E definir investigação criminal, como a proposta do Governo faz, na alínea b) do artigo 2.º, ignorando, pura e simplesmente, o Ministério Público, é verdadeiramente inconcebível e atenta contra a arquitectura do nosso sistema investigatório e acusatório.
Aliás, esta ausência de referência ao Ministério Público na definição de investigação criminal, além de constituir uma aberração do ponto de vista do nosso direito interno, maxime constitucional, é contrária à própria Decisão-Quadro que o Governo pretende transpor.
Com efeito, a Decisão-Quadro n.º 2006/960/JAI inclui o Ministério Público na definição de investigação criminal ao dizer, na alínea b) do seu artigo 2.º, que se entende por «Investigação criminal» uma fase processual em cujo âmbito as autoridades de aplicação da lei ou as autoridades judiciárias competentes, incluindo o Ministério Público, tomam medidas com o objectivo de apurar e identificar factos, suspeitos e circunstâncias relacionados com um ou vários actos criminosos concretos e identificados».

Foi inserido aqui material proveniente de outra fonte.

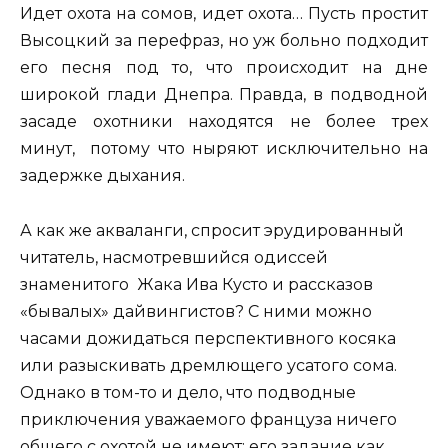
Идет охота на сомов, идет охота… Пусть простит
Высоцкий за перефраз, но уж больно подходит
его песня под то, что происходит на дне
широкой глади Днепра. Правда, в подводной
засаде охотники находятся не более трех
минут, потому что ныряют исключительно на
задержке дыхания.
А как же акваланги, спросит эрудированный
читатель, насмотревшийся одиссей
знаменитого Жака Ива Кусто и рассказов
«бывалых» дайвингистов? С ними можно
часами дожидаться перспективного косяка
или разыскивать дремлющего усатого сома.
Однако в том-то и дело, что подводные
приключения уважаемого француза ничего
общего с охотой не имеют: его задание как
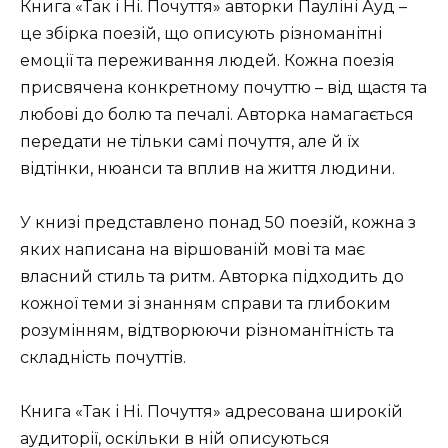
Книга «Так і Ні. Почуття» авторки Пауліні Ауд –
це збірка поезій, що описують різноманітні
емоції та переживання людей. Кожна поезія
присвячена конкретному почуттю – від щастя та
любові до болю та печалі. Авторка намагається
передати не тільки самі почуття, але й їх
відтінки, нюанси та вплив на життя людини.
У книзі представлено понад 50 поезій, кожна з
яких написана на віршованій мові та має
власний стиль та ритм. Авторка підходить до
кожної теми зі знанням справи та глибоким
розумінням, відтворюючи різноманітність та
складність почуттів.
Книга «Так і Ні. Почуття» адресована широкій
аудиторії, оскільки в ній описуються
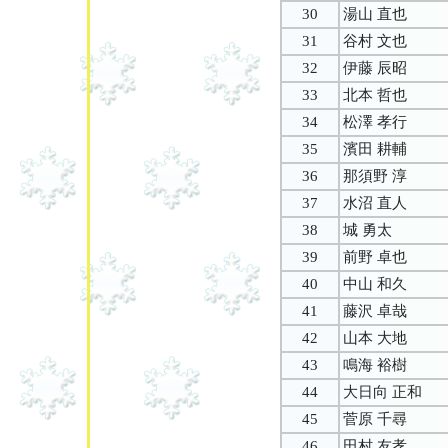
30
湯山 直也
31
谷村 文也
32
伊藤 辰昭
33
北本 哲也
34
松澤 孝行
35
濱田 耕輔
36
那須野 淳
37
水沼 直人
38
城 勇太
39
前野 卓也
40
中山 和久
41
藤沢 卓哉
42
山本 大地
43
鳴海 裕樹
44
大日向 正和
45
菅原 千尋
46
田村 友孝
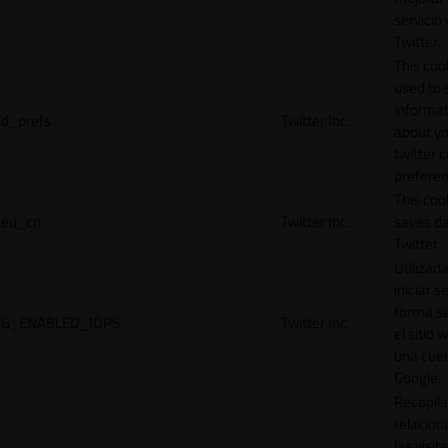
servicio
Twitter.
This cook
used to 
informat
d_prefs
Twitter Inc.
about y
twitter 
preferen
This coo
eu_cn
Twitter Inc.
saves da
Twitter.
Utilizad
iniciar s
forma s
G_ENABLED_IDPS
Twitter Inc.
el sitio 
una cue
Google.
Recopila
relacion
las visit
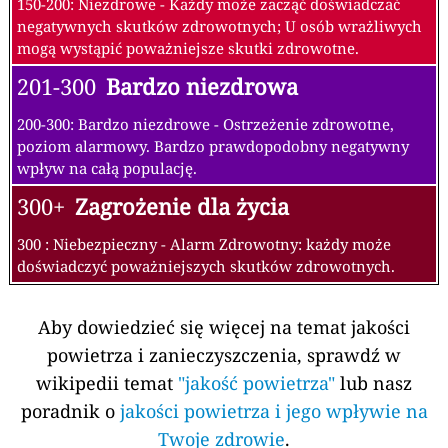
150-200: Niezdrowe - Każdy może zacząć doświadczać
negatywnych skutków zdrowotnych; U osób wrażliwych
mogą wystąpić poważniejsze skutki zdrowotne.
201-300
Bardzo niezdrowa
200-300: Bardzo niezdrowe - Ostrzeżenie zdrowotne,
poziom alarmowy. Bardzo prawdopodobny negatywny
wpływ na całą populację.
300+
Zagrożenie dla życia
300 : Niebezpieczny - Alarm Zdrowotny: każdy może
doświadczyć poważniejszych skutków zdrowotnych.
Aby dowiedzieć się więcej na temat jakości
powietrza i zanieczyszczenia, sprawdź w
wikipedii temat
"jakość powietrza"
lub nasz
poradnik o
jakości powietrza i jego wpływie na
Twoje zdrowie
.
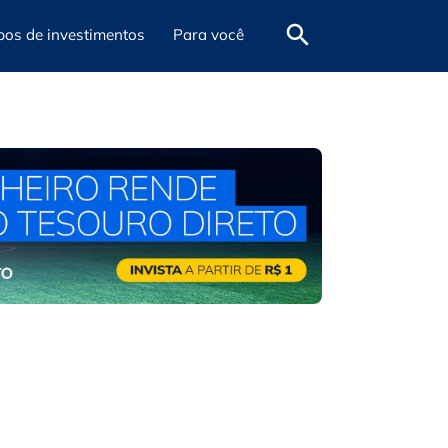
pos de investimentos
Para você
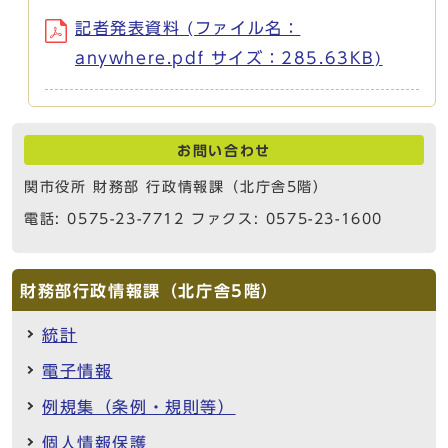
記者発表資料 (ファイル名：
anywhere.pdf サイズ：285.63KB)
お問い合わせ
関市役所 財務部 行政情報課（北庁舎5階）
電話: 0575-23-7712 ファクス: 0575-23-1600
財務部行政情報課（北庁舎5階）
統計
電子情報
例規集（条例・規則等）
個人情報保護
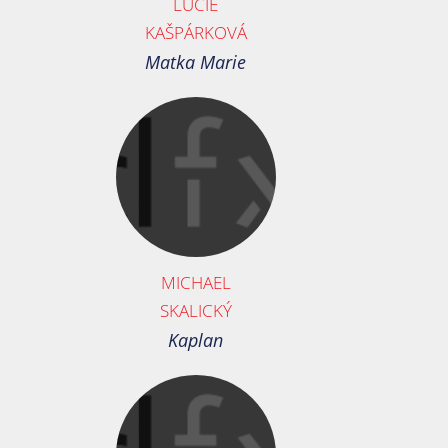
LUCIE
KAŠPÁRKOVÁ
Matka Marie
MICHAEL
SKALICKÝ
Kaplan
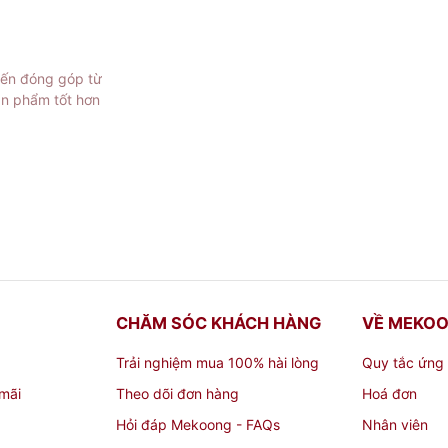
iến đóng góp từ
ản phẩm tốt hơn
CHĂM SÓC KHÁCH HÀNG
VỀ MEKO
Trải nghiệm mua 100% hài lòng
Quy tắc ứng
mãi
Theo dõi đơn hàng
Hoá đơn
Hỏi đáp Mekoong - FAQs
Nhân viên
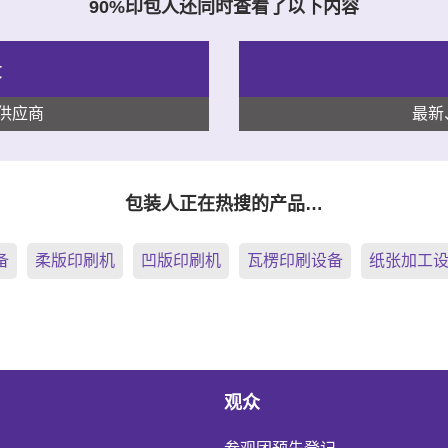
90%印包人还同时查看了以下内容
录
供应商
最新
包装人正在热搜的产品…
备
柔版印刷机
凹版印刷机
瓦楞印刷设备
纸张加工
观众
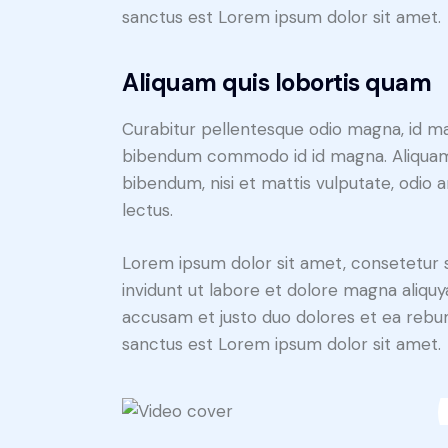
sanctus est Lorem ipsum dolor sit amet.
Aliquam quis lobortis quam
Curabitur pellentesque odio magna, id m
bibendum commodo id id magna. Aliquam s
bibendum, nisi et mattis vulputate, odio a
lectus.
Lorem ipsum dolor sit amet, consetetur 
invidunt ut labore et dolore magna aliqu
accusam et justo duo dolores et ea rebum
sanctus est Lorem ipsum dolor sit amet.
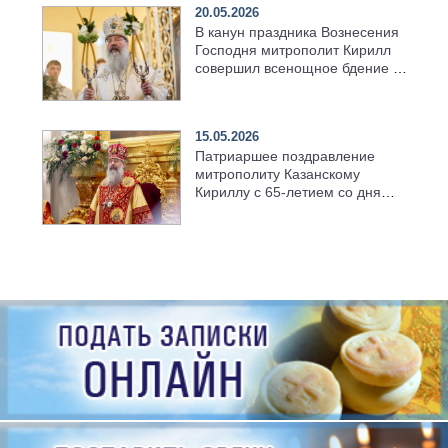
20.05.2026
В канун праздника Вознесения
Господня митрополит Кирилл
совершил всенощное бдение в
храме Казанской духовной
семинарии
15.05.2026
Патриаршее поздравление
митрополиту Казанскому
Кириллу с 65-летием со дня
рождения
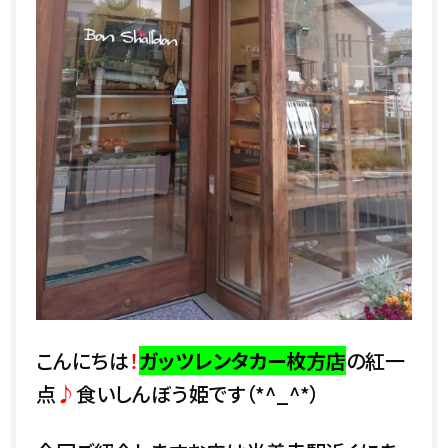
こんにちは
！
ガッツレンタカー枚方店
の紅一
点
♪
食いしんぼう姫です（*^_^*）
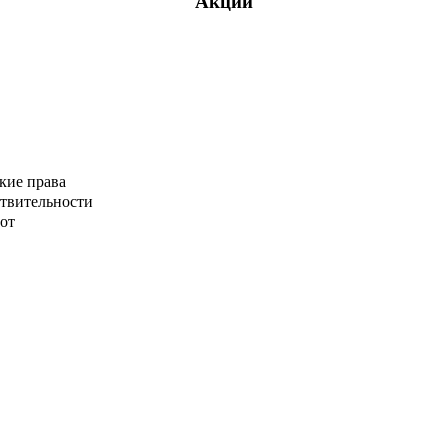
Акции
кие права
ствительности
от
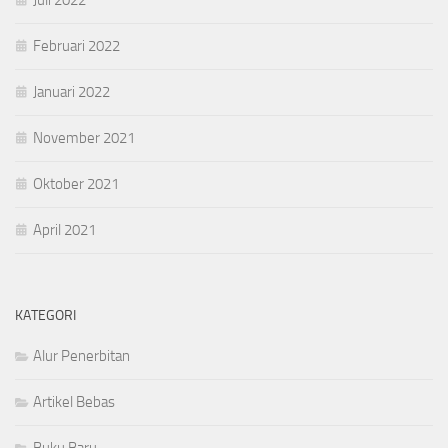
Februari 2022
Januari 2022
November 2021
Oktober 2021
April 2021
KATEGORI
Alur Penerbitan
Artikel Bebas
Buku Baru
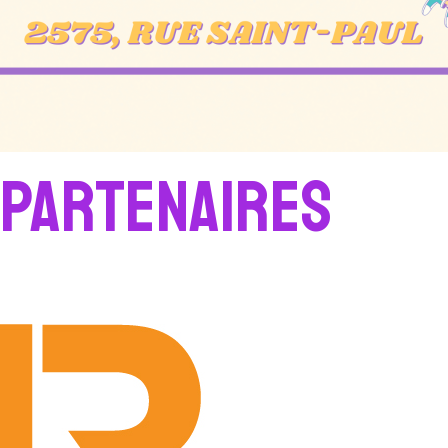
 partenaires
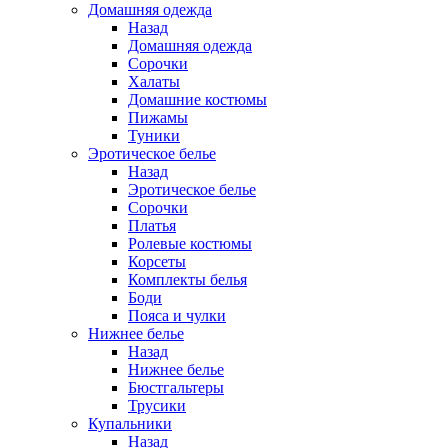
Домашняя одежда
Назад
Домашняя одежда
Сорочки
Халаты
Домашние костюмы
Пижамы
Туники
Эротическое белье
Назад
Эротическое белье
Сорочки
Платья
Ролевые костюмы
Корсеты
Комплекты белья
Боди
Пояса и чулки
Нижнее белье
Назад
Нижнее белье
Бюстгальтеры
Трусики
Купальники
Назад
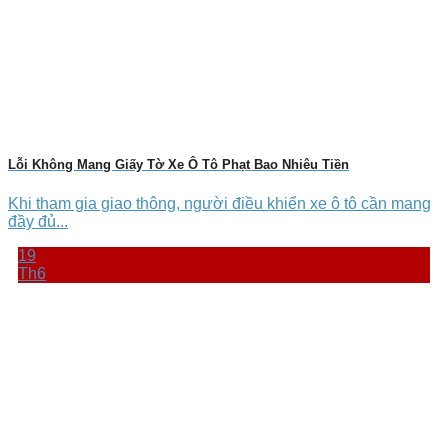
Lỗi Không Mang Giấy Tờ Xe Ô Tô Phạt Bao Nhiêu Tiền
Khi tham gia giao thông, người điều khiển xe ô tô cần mang
đầy đủ...
19
Th6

Outro reparo crítico: verifica-se que o Governo insiste em atribuir competências ao Secretário-Geral do Sistema de Segurança Interna em matéria de investigação criminal, o que é potenciador da governamentalização da investigação criminal.
Com efeito, à semelhança do que já fez no artigo 15.º, n.º 2, alínea c), da Lei de Organização da Investigação Criminal17 (LOIC), que atribuiu ao Secretário-Geral do Sistema de Segurança Interna (SGSSI), no âmbito da coordenação dos órgãos de polícia criminal, a competência para «assegurar o funcionamento e o acesso de todos os órgãos de polícia criminal ao sistema integrado de informação criminal» (competência que nos suscitou, e continua a suscitar, a máxima reserva porque possibilita o acesso a um órgão emanado pelo poder político a toda e qualquer informação de natureza criminal — cremos não ser possível, em termos práticos, exercer a referida competência sem que o SGSSI tenha acesso ao conteúdo da dita informação), o Governo confere, nesta proposta de lei, ao SGSSI a competência para «(») garantir ás autoridades a que se aplica a presente lei o acesso aos dados e informações, de acordo com as suas necessidades e competências», sem sequer assegurar, ainda que só formalmente, como sucede na LOIC, que o SGSSI não pode aceder a processos concretos, aos elementos dele constantes ou às informações do sistema integrado de informação criminal (cfr. artigo 1.º, n.º 4, da LOIC).